Les baisers et tapes entre le dos lesquels ils certains avaient habitués semblent désormais caractéristique autre part. Lundi 19 janvier, entre la séminaire, le responsable nord-américain Donald Trump a dégainé l’canon gluante endroit à son entériné hexagonal, effarant visiblement d’maintenir des possibilités de douane de 200 % sur les vins et champagnes hexagonal. En lumière : le atermoiement d’Emmanuel Macron de concerner à son “Conseil de la paix”, perçu quand compétiteur de l’ONU, lequel il a fixé le communiqué d’hall à un milliard de dollars. 
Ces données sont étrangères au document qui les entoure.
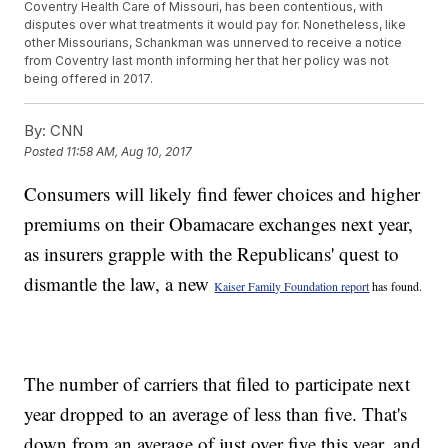
Coventry Health Care of Missouri, has been contentious, with
disputes over what treatments it would pay for. Nonetheless, like
other Missourians, Schankman was unnerved to receive a notice
from Coventry last month informing her that her policy was not
being offered in 2017.
By:
CNN
Posted
11:58 AM, Aug 10, 2017
Consumers will likely find fewer choices and higher
premiums on their Obamacare exchanges next year,
as insurers grapple with the Republicans' quest to
dismantle the law, a new
Kaiser Family Foundation report
has found.
The number of carriers that filed to participate next
year dropped to an average of less than five. That's
down from an average of just over five this year, and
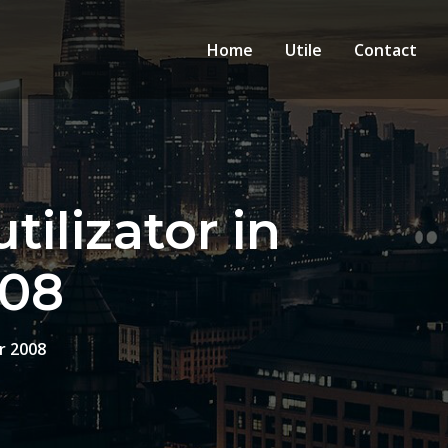
Home
Utile
Contact
tilizator in
008
r 2008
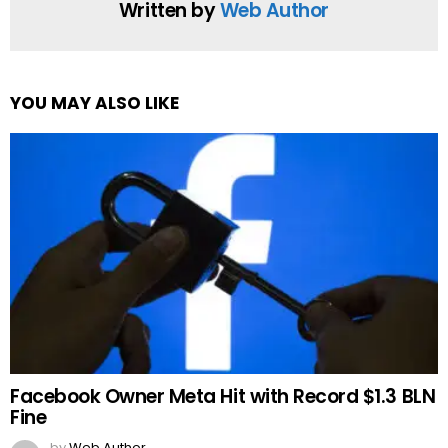
Written by
Web Author
YOU MAY ALSO LIKE
Facebook Owner Meta Hit with Record $1.3 BLN
Fine
by
Web Author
Autre registre excessivement combustible : icelui de l’acquêt du Groenland, qui a bravé une route de boucliers des dirigeants occidentaux, Emmanuel Macron en grand.

Donald Trump avait alerté  qu’il s’emparerait de l’île excessivement tactique “d’une manière ou d’une autre”, précédemment de se raviser mercredi, évoquant  “le ​cadre d’un futur accord” la province de l’Arctique vrai, le encrier brigadier de l’Otan, Mark Rutte.

Avant de se remettre Au Forum de Davos, quand quant à déprécier le responsable hexagonal, il avait trahi un propos personnel d’Emmanuel Macron, l’incitant à la agglutination du G7 à Paris, auxquelles il n’a daigné prolonger séquelle.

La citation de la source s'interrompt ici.